### Exercise
Please repeat the data exactly. Any picture in it stays out.

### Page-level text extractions
━━━━━━━━━━━━━━━━━━━━

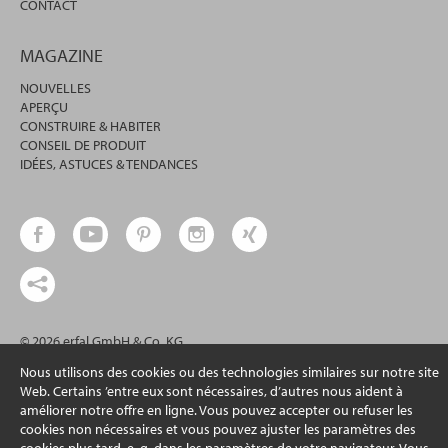
CONTACT
MAGAZINE
NOUVELLES
APERÇU
CONSTRUIRE & HABITER
CONSEIL DE PRODUIT
IDÉES, ASTUCES & TENDANCES
© 2026 erfal GmbH & Co. KG
Nous utilisons des cookies ou des technologies similaires sur notre site
Web. Certains ’entre eux sont nécessaires, d’autres nous aident à
améliorer notre offre en ligne. Vous pouvez accepter ou refuser les
cookies non nécessaires et vous pouvez ajuster les paramètres des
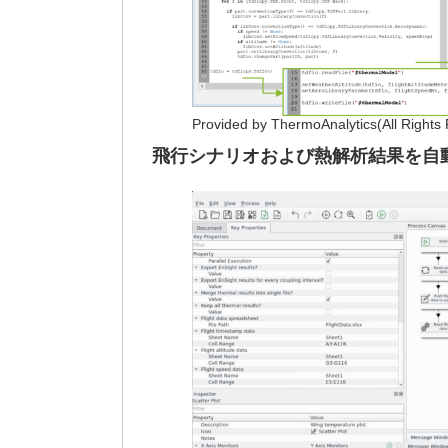
Provided by ThermoAnalytics(All Rights
飛行シナリオおよび熱解析結果を自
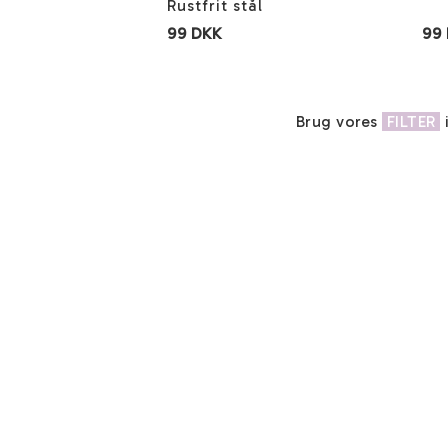
Rustfrit stål
99 DKK
99
Brug vores
FILTER
i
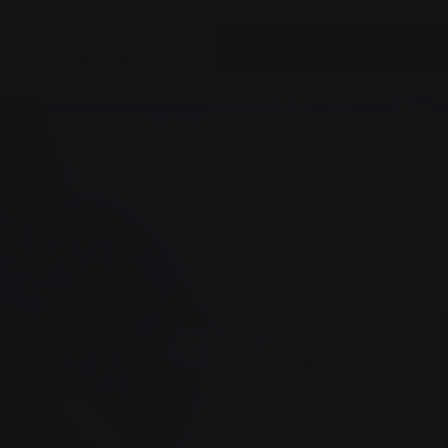
Обслуживание и
Местный транспорт и электро
консультации
мобильность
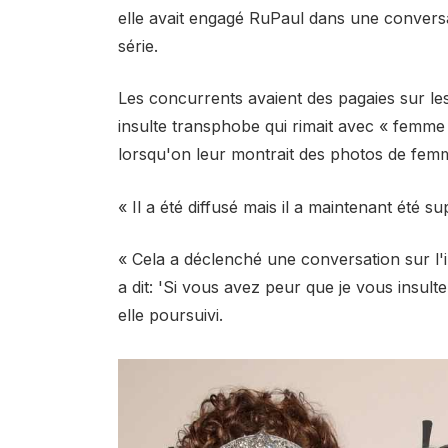
elle avait engagé RuPaul dans une conversa
série.
Les concurrents avaient des pagaies sur le
insulte transphobe qui rimait avec « femme »
lorsqu'on leur montrait des photos de femme
« Il a été diffusé mais il a maintenant été 
« Cela a déclenché une conversation sur l'
a dit: 'Si vous avez peur que je vous insult
elle poursuivi.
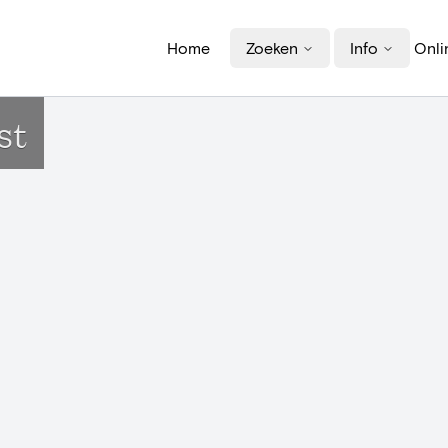
Home
Zoeken
Info
Onli
st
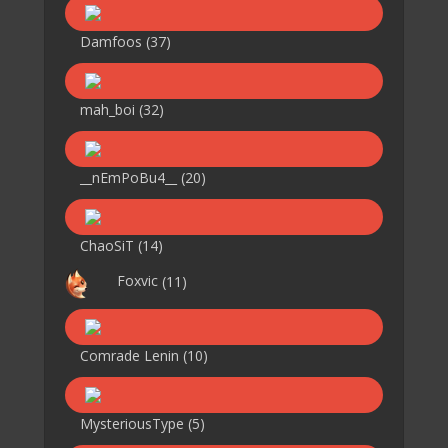
Damfoos
(37)
mah_boi
(32)
__nEmPoBu4__
(20)
ChaoSiT
(14)
Foxvic
(11)
Comrade Lenin
(10)
MysteriousType
(5)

━━━━━━━━━━━━━━━━━━━━

### The answer
CONTACT
MAGAZINE
NOUVELLES
APERÇU
CONSTRUIRE & HABITER
CONSEIL DE PRODUIT
IDÉES, ASTUCES & TENDANCES
© 2026 erfal GmbH & Co. KG
Nous utilisons des cookies ou des technologies similaires sur notre site
Web. Certains ’entre eux sont nécessaires, d’autres nous aident à
améliorer notre offre en ligne. Vous pouvez accepter ou refuser les
cookies non nécessaires et vous pouvez ajuster les paramètres des
Provided by ThermoAnalytics(All Rights
飛行シナリオおよび熱解析結果を自
Rustfrit stål
99 DKK
99
Brug vores
FILTER
i
Обслуживание и
Местный транспорт и электро
консультации
мобильность
elle avait engagé RuPaul dans une conversa
série.
Les concurrents avaient des pagaies sur le
insulte transphobe qui rimait avec « femme »
lorsqu'on leur montrait des photos de femme
« Il a été diffusé mais il a maintenant été 
« Cela a déclenché une conversation sur l'
a dit: 'Si vous avez peur que je vous insult
elle poursuivi.
Home
Zoeken
Info
Onli
st
Damfoos
(37)
mah_boi
(32)
__nEmPoBu4__
(20)
ChaoSiT
(14)
Foxvic
(11)
Comrade Lenin
(10)
MysteriousType
(5)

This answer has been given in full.